Un ático donde contemplar la puesta de sol

Puri Arrondo es jubilada y vive en un ático con dos terrazas en esta localidad de la Comarca de Pamplona. Una zona tranquila y llena de servicios donde esta navarra apasionada de la decoración ha encontrado su sitio.

Junto al paseo Santxiki, una de las mejores zonas de Mutilva, existe una vivienda de esas que te hacen viajar. Un ático donde los tonos tierra del interior contrastan con el brillante verde de los montes y jardines que la rodean. Allí lleva más de 10 años viviendo Puri Arrondo, una mujer enérgica y detallista que encontró en esta vivienda el lugar idóneo donde expresar su mayor pasión: la decoración. “Compramos la vivienda sobre plano porque Mutilva es una zona que nos encanta y nos parecía el lugar perfecto para disfrutar cuando estuviéramos jubilados”, nos comenta Puri quien hasta el momento de comprar este amplio ático vivía en un chalet en Gorraiz, por lo que al principio la idea de dejar de tener un jardín donde salir a tomar el sol y relajarse, le parecía que le iba a costar.

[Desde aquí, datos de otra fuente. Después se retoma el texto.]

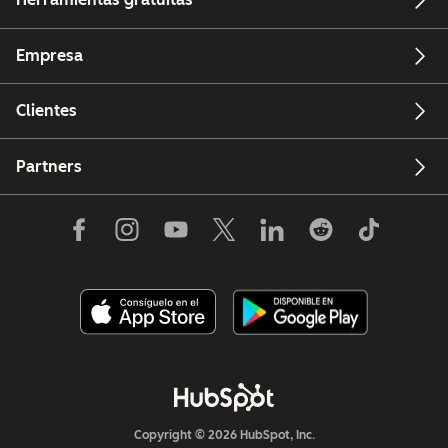
Empresa
Clientes
Partners
Copyright © 2026 HubSpot, Inc.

“Después de tanto tiempo viviendo a pie de calle, pensaba que me iba a costar estar dentro de un piso. Sin embargo, en este ático no ha sido así. Al tener dos terrazas nunca me he sentido agobiada. De hecho, descubrí el placer de sentarme en una de ellas para contemplar los tejados del resto de viviendas. Me parece un paisaje muy bohemio y, desde que lo descubrí, me relaja mucho”, asegura Puri.

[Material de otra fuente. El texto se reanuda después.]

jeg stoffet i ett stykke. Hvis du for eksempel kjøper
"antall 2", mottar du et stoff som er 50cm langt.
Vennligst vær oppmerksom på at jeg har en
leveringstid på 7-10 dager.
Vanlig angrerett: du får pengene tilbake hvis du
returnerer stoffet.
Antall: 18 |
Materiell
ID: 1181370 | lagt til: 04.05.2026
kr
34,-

Si una cosa destaca de este ático sobre el resto es el hecho de que tiene dos terrazas, una orientada al este y la otra al oeste. Puri nos confiesa que “es una gozada poder levantarte y desayunar en la terraza del este, con el sol iluminando todos los campos verdes que tengo delante. Aunque uno de mis momentos favoritos del día es cuando llega la hora de cenar, poder salir a la otra terraza y cenar viendo la puesta de sol. Es impresionante”.

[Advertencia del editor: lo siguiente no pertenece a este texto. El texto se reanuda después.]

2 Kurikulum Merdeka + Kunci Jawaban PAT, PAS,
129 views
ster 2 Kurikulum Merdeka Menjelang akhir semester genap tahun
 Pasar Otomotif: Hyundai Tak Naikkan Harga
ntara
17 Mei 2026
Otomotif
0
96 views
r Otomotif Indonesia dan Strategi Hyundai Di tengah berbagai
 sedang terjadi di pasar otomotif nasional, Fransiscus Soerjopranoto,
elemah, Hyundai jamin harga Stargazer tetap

Y en esos momentos no puede faltar su familia. “En las pequeñas celebraciones, cuando nos juntamos los más cercanos, me encanta poder disfrutar de una cena todos juntos y decorar la terraza llena de velas. Es algo precioso”, nos cuenta Puri quien también asegura que en la vivienda ha habido momentos de grandes celebraciones. “Soy una persona muy familiar y me encanta reunirme con todas las personas que quiero. Para mí, saber que están en mi casa, unos en la terraza, otros en el salón, dos o tres en la cocina… es una gran sensación, sobre todo porque sé que están muy a gusto aquí”.

Sin embargo, aunque su parte preferida siempre han sido las dos terrazas Puri no ha descuidado el interior de la vivienda, donde ha conseguido crear un ambiente lleno de rincones preciosos hechos para soñar. “Yo misma decoré la casa dejándome llevar, sobre todo, por las sensaciones que me transmitía cada mueble. Cuando iba a las tiendas de decoración siempre veía, por ejemplo, los salones completos ya montados pero sin alma. A mí me gustaba ir eligiendo uno a uno cada mueble”, nos explica.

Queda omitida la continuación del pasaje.